June 23rd, 2011 8:01 AM by Eileen Denhard
Millions of homeowners in distress are getting some unexpected breathing room — lots of it in some places.
In New York State, it would take lenders 62 years at their current pace, the longest time frame in the nation, to repossess the 213,000 houses now in severe default or foreclosure, according to calculations by LPS Applied Analytics, a prominent real estate data firm.
Clearing the pipeline in New Jersey, which like New York handles foreclosures through the courts, would take 49 years. In Florida, Massachusetts and Illinois, it would take a decade.

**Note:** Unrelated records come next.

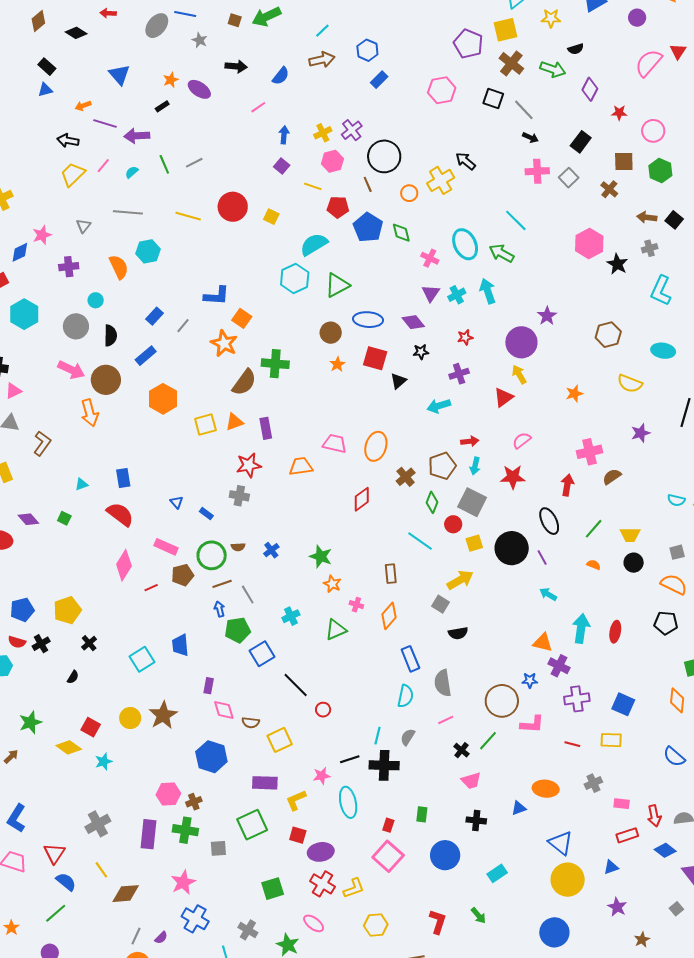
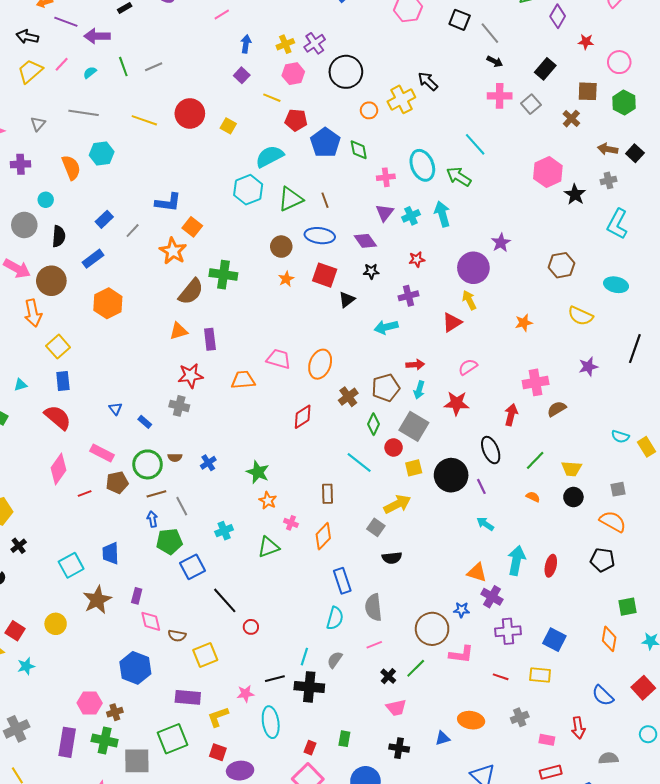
brown line: (368, 184) -> (325, 200), moved
pink cross: (430, 258) -> (386, 177), turned -36
yellow square: (205, 425) -> (58, 347), moved, turned -30
brown star: (163, 715) -> (97, 600), moved
red arrow: (654, 816) -> (578, 728), moved
gray square: (218, 848) -> (137, 761), size x1.6

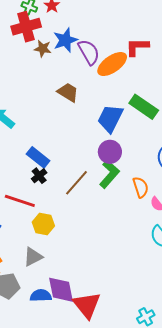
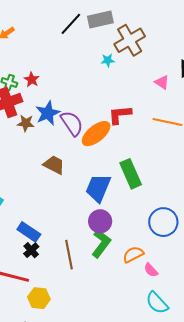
green rectangle: (144, 107) -> (131, 174), turned 36
brown line: (76, 183) -> (69, 255), turned -48
orange semicircle: (141, 187) -> (133, 254), turned -95

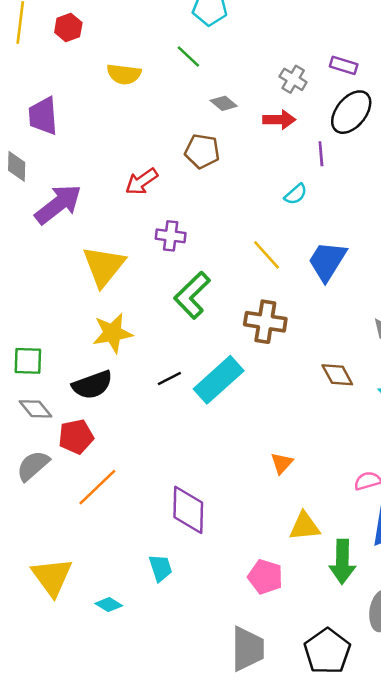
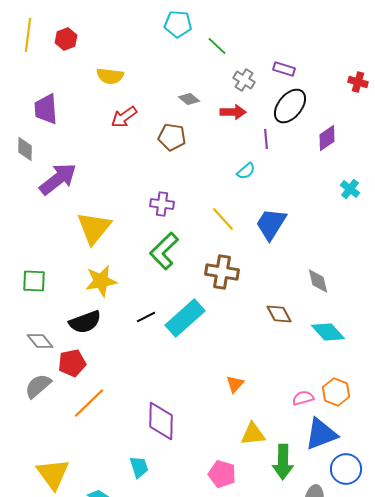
green line: (188, 57) -> (217, 46), moved
red arrow: (142, 182) -> (124, 117), moved
purple cross: (171, 236) -> (162, 204), moved
green square: (28, 361) -> (34, 281), moved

In the 27 states where the courts play no role in foreclosures, the pace is much more brisk — three years in California, two years in Nevada and Colorado — but the dynamic is the same: the foreclosure system is bogged down by the volume of cases, borrowers are fighting to keep their houses and many lenders seem to be in no hurry to add repossessed houses to their books.
“If you were in foreclosure four years ago, you were biting your nails, asking yourself, ‘When is the sheriff going to show up and put me on the street?’ ” said Herb Blecher, an LPS senior vice president. “Now you’re probably not losing any sleep.”
When major banks acknowledged last fall that they had been illegally processing foreclosures by filing false court documents, they said that any pause in repossessions and evictions would be brief. All of the major servicers agreed to institute reforms in their foreclosure procedures. In April, the Office of the Comptroller of the Currency and other regulators gave the banks 60 days to draw up a plan to do so.
But nothing is happening quickly. When the comptroller’s deadline was reached last week, it was extended another month.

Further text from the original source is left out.